• [What you will do]:
Set the data down again, word for word, as it appears below.

• [Dataset entries]:
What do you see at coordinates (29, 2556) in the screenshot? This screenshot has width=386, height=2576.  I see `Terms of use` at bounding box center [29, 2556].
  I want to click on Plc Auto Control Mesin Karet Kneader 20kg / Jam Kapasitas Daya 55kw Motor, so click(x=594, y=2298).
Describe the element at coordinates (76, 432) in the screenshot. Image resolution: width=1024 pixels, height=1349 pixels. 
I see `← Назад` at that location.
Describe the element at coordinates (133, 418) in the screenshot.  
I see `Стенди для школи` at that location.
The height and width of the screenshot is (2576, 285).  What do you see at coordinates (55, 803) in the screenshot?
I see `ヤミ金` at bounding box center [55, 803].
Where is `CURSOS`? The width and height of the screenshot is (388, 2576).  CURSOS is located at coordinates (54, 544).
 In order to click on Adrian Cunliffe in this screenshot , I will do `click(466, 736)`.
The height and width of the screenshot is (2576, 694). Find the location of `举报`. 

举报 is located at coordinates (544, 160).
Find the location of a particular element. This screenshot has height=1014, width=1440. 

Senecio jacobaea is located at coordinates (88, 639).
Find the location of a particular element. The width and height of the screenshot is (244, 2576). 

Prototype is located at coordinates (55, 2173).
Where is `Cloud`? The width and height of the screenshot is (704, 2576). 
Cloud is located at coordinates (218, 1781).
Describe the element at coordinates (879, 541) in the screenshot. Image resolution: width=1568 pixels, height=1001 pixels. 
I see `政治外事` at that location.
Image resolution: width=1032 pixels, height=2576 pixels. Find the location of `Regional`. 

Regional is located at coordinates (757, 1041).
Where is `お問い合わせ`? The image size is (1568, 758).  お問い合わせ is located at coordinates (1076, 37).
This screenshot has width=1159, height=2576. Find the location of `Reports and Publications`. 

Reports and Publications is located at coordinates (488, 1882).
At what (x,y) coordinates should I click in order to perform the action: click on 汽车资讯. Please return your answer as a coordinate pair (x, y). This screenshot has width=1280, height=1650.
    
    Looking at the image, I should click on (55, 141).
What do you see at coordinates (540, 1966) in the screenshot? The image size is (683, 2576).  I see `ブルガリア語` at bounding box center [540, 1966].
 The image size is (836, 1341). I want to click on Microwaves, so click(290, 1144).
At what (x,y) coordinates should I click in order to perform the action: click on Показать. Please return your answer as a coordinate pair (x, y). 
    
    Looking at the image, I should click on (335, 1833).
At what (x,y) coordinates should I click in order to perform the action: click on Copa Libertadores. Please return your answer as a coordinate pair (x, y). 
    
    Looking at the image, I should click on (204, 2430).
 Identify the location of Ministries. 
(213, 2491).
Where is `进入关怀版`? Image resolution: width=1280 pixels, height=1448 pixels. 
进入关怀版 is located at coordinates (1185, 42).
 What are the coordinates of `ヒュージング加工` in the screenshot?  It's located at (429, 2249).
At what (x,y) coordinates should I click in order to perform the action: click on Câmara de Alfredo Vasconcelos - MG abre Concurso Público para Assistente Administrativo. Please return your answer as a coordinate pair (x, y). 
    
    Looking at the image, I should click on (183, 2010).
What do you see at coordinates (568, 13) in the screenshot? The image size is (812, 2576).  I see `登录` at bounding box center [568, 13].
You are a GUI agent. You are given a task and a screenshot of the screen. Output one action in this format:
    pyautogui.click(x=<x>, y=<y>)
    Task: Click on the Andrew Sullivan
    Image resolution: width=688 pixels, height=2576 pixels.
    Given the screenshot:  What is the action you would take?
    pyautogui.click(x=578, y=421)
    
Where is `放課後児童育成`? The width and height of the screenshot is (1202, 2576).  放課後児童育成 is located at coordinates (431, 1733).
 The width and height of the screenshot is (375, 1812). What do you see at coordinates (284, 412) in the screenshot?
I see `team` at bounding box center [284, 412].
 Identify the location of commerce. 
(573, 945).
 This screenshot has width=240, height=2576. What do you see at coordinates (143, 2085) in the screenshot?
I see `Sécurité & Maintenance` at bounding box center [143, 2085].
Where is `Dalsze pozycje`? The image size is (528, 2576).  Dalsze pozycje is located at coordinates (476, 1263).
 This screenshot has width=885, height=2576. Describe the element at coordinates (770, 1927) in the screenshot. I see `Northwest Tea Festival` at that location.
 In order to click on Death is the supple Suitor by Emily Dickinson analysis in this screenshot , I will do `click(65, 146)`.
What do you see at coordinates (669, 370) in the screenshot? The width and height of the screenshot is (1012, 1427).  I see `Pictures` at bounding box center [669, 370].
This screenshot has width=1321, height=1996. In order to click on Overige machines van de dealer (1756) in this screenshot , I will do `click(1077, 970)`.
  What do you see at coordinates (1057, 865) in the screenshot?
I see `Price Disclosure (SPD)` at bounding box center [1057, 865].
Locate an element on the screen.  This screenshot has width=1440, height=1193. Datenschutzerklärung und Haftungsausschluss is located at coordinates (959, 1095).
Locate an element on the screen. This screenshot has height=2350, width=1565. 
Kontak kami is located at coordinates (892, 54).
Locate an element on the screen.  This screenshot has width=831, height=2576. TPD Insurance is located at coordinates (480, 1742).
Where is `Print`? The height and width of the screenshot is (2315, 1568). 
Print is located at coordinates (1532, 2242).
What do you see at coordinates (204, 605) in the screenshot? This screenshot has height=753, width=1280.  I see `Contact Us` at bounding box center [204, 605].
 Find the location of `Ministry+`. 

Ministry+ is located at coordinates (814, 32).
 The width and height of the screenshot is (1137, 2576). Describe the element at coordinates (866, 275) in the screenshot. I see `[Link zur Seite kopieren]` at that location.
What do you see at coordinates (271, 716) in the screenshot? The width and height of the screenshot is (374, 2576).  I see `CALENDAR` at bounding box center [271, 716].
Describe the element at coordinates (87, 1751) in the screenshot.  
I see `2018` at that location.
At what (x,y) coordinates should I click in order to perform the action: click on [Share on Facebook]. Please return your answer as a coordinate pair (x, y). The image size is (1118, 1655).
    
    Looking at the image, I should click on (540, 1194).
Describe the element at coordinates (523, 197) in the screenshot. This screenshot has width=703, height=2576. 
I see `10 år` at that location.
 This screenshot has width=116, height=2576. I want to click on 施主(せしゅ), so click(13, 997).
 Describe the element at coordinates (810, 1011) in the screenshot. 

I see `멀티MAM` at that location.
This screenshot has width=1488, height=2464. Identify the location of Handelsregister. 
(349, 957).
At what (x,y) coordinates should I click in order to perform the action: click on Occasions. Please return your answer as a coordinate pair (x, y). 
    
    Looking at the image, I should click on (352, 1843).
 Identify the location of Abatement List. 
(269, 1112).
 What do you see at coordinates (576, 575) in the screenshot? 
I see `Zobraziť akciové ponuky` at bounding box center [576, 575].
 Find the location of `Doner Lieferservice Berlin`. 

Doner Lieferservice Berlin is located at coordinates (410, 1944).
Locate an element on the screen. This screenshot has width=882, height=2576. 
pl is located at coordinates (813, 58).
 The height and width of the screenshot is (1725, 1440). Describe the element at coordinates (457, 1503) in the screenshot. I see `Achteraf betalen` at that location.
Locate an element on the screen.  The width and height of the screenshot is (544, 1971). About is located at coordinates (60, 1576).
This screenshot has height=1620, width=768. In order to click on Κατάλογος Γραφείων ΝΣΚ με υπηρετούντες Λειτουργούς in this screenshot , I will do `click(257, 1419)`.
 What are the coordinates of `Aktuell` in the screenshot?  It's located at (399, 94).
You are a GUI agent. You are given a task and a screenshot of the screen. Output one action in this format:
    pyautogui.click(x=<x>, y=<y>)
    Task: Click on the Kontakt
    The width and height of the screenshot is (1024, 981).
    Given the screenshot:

• [Answer section]:
What do you see at coordinates (29, 2556) in the screenshot? This screenshot has width=386, height=2576.  I see `Terms of use` at bounding box center [29, 2556].
  I want to click on Plc Auto Control Mesin Karet Kneader 20kg / Jam Kapasitas Daya 55kw Motor, so click(x=594, y=2298).
Describe the element at coordinates (76, 432) in the screenshot. Image resolution: width=1024 pixels, height=1349 pixels. 
I see `← Назад` at that location.
Describe the element at coordinates (133, 418) in the screenshot.  
I see `Стенди для школи` at that location.
The height and width of the screenshot is (2576, 285).  What do you see at coordinates (55, 803) in the screenshot?
I see `ヤミ金` at bounding box center [55, 803].
Where is `CURSOS`? The width and height of the screenshot is (388, 2576).  CURSOS is located at coordinates (54, 544).
 In order to click on Adrian Cunliffe in this screenshot , I will do `click(466, 736)`.
The height and width of the screenshot is (2576, 694). Find the location of `举报`. 

举报 is located at coordinates (544, 160).
Find the location of a particular element. This screenshot has height=1014, width=1440. 

Senecio jacobaea is located at coordinates (88, 639).
Find the location of a particular element. The width and height of the screenshot is (244, 2576). 

Prototype is located at coordinates (55, 2173).
Where is `Cloud`? The width and height of the screenshot is (704, 2576). 
Cloud is located at coordinates (218, 1781).
Describe the element at coordinates (879, 541) in the screenshot. Image resolution: width=1568 pixels, height=1001 pixels. 
I see `政治外事` at that location.
Image resolution: width=1032 pixels, height=2576 pixels. Find the location of `Regional`. 

Regional is located at coordinates (757, 1041).
Where is `お問い合わせ`? The image size is (1568, 758).  お問い合わせ is located at coordinates (1076, 37).
This screenshot has width=1159, height=2576. Find the location of `Reports and Publications`. 

Reports and Publications is located at coordinates (488, 1882).
At what (x,y) coordinates should I click in order to perform the action: click on 汽车资讯. Please return your answer as a coordinate pair (x, y). This screenshot has width=1280, height=1650.
    
    Looking at the image, I should click on (55, 141).
What do you see at coordinates (540, 1966) in the screenshot? The image size is (683, 2576).  I see `ブルガリア語` at bounding box center [540, 1966].
 The image size is (836, 1341). I want to click on Microwaves, so click(290, 1144).
At what (x,y) coordinates should I click in order to perform the action: click on Показать. Please return your answer as a coordinate pair (x, y). 
    
    Looking at the image, I should click on (335, 1833).
At what (x,y) coordinates should I click in order to perform the action: click on Copa Libertadores. Please return your answer as a coordinate pair (x, y). 
    
    Looking at the image, I should click on (204, 2430).
 Identify the location of Ministries. 
(213, 2491).
Where is `进入关怀版`? Image resolution: width=1280 pixels, height=1448 pixels. 
进入关怀版 is located at coordinates (1185, 42).
 What are the coordinates of `ヒュージング加工` in the screenshot?  It's located at (429, 2249).
At what (x,y) coordinates should I click in order to perform the action: click on Câmara de Alfredo Vasconcelos - MG abre Concurso Público para Assistente Administrativo. Please return your answer as a coordinate pair (x, y). 
    
    Looking at the image, I should click on (183, 2010).
What do you see at coordinates (568, 13) in the screenshot? The image size is (812, 2576).  I see `登录` at bounding box center [568, 13].
You are a GUI agent. You are given a task and a screenshot of the screen. Output one action in this format:
    pyautogui.click(x=<x>, y=<y>)
    Task: Click on the Andrew Sullivan
    Image resolution: width=688 pixels, height=2576 pixels.
    Given the screenshot:  What is the action you would take?
    pyautogui.click(x=578, y=421)
    
Where is `放課後児童育成`? The width and height of the screenshot is (1202, 2576).  放課後児童育成 is located at coordinates (431, 1733).
 The width and height of the screenshot is (375, 1812). What do you see at coordinates (284, 412) in the screenshot?
I see `team` at bounding box center [284, 412].
 Identify the location of commerce. 
(573, 945).
 This screenshot has width=240, height=2576. What do you see at coordinates (143, 2085) in the screenshot?
I see `Sécurité & Maintenance` at bounding box center [143, 2085].
Where is `Dalsze pozycje`? The image size is (528, 2576).  Dalsze pozycje is located at coordinates (476, 1263).
 This screenshot has width=885, height=2576. Describe the element at coordinates (770, 1927) in the screenshot. I see `Northwest Tea Festival` at that location.
 In order to click on Death is the supple Suitor by Emily Dickinson analysis in this screenshot , I will do `click(65, 146)`.
What do you see at coordinates (669, 370) in the screenshot? The width and height of the screenshot is (1012, 1427).  I see `Pictures` at bounding box center [669, 370].
This screenshot has width=1321, height=1996. In order to click on Overige machines van de dealer (1756) in this screenshot , I will do `click(1077, 970)`.
  What do you see at coordinates (1057, 865) in the screenshot?
I see `Price Disclosure (SPD)` at bounding box center [1057, 865].
Locate an element on the screen.  This screenshot has width=1440, height=1193. Datenschutzerklärung und Haftungsausschluss is located at coordinates (959, 1095).
Locate an element on the screen. This screenshot has height=2350, width=1565. 
Kontak kami is located at coordinates (892, 54).
Locate an element on the screen.  This screenshot has width=831, height=2576. TPD Insurance is located at coordinates (480, 1742).
Where is `Print`? The height and width of the screenshot is (2315, 1568). 
Print is located at coordinates (1532, 2242).
What do you see at coordinates (204, 605) in the screenshot? This screenshot has height=753, width=1280.  I see `Contact Us` at bounding box center [204, 605].
 Find the location of `Ministry+`. 

Ministry+ is located at coordinates (814, 32).
 The width and height of the screenshot is (1137, 2576). Describe the element at coordinates (866, 275) in the screenshot. I see `[Link zur Seite kopieren]` at that location.
What do you see at coordinates (271, 716) in the screenshot? The width and height of the screenshot is (374, 2576).  I see `CALENDAR` at bounding box center [271, 716].
Describe the element at coordinates (87, 1751) in the screenshot.  
I see `2018` at that location.
At what (x,y) coordinates should I click in order to perform the action: click on [Share on Facebook]. Please return your answer as a coordinate pair (x, y). The image size is (1118, 1655).
    
    Looking at the image, I should click on (540, 1194).
Describe the element at coordinates (523, 197) in the screenshot. This screenshot has width=703, height=2576. 
I see `10 år` at that location.
 This screenshot has width=116, height=2576. I want to click on 施主(せしゅ), so click(13, 997).
 Describe the element at coordinates (810, 1011) in the screenshot. 

I see `멀티MAM` at that location.
This screenshot has width=1488, height=2464. Identify the location of Handelsregister. 
(349, 957).
At what (x,y) coordinates should I click in order to perform the action: click on Occasions. Please return your answer as a coordinate pair (x, y). 
    
    Looking at the image, I should click on (352, 1843).
 Identify the location of Abatement List. 
(269, 1112).
 What do you see at coordinates (576, 575) in the screenshot? 
I see `Zobraziť akciové ponuky` at bounding box center [576, 575].
 Find the location of `Doner Lieferservice Berlin`. 

Doner Lieferservice Berlin is located at coordinates (410, 1944).
Locate an element on the screen. This screenshot has width=882, height=2576. 
pl is located at coordinates (813, 58).
 The height and width of the screenshot is (1725, 1440). Describe the element at coordinates (457, 1503) in the screenshot. I see `Achteraf betalen` at that location.
Locate an element on the screen.  The width and height of the screenshot is (544, 1971). About is located at coordinates (60, 1576).
This screenshot has height=1620, width=768. In order to click on Κατάλογος Γραφείων ΝΣΚ με υπηρετούντες Λειτουργούς in this screenshot , I will do `click(257, 1419)`.
 What are the coordinates of `Aktuell` in the screenshot?  It's located at (399, 94).
You are a GUI agent. You are given a task and a screenshot of the screen. Output one action in this format:
    pyautogui.click(x=<x>, y=<y>)
    Task: Click on the Kontakt
    The width and height of the screenshot is (1024, 981).
    Given the screenshot:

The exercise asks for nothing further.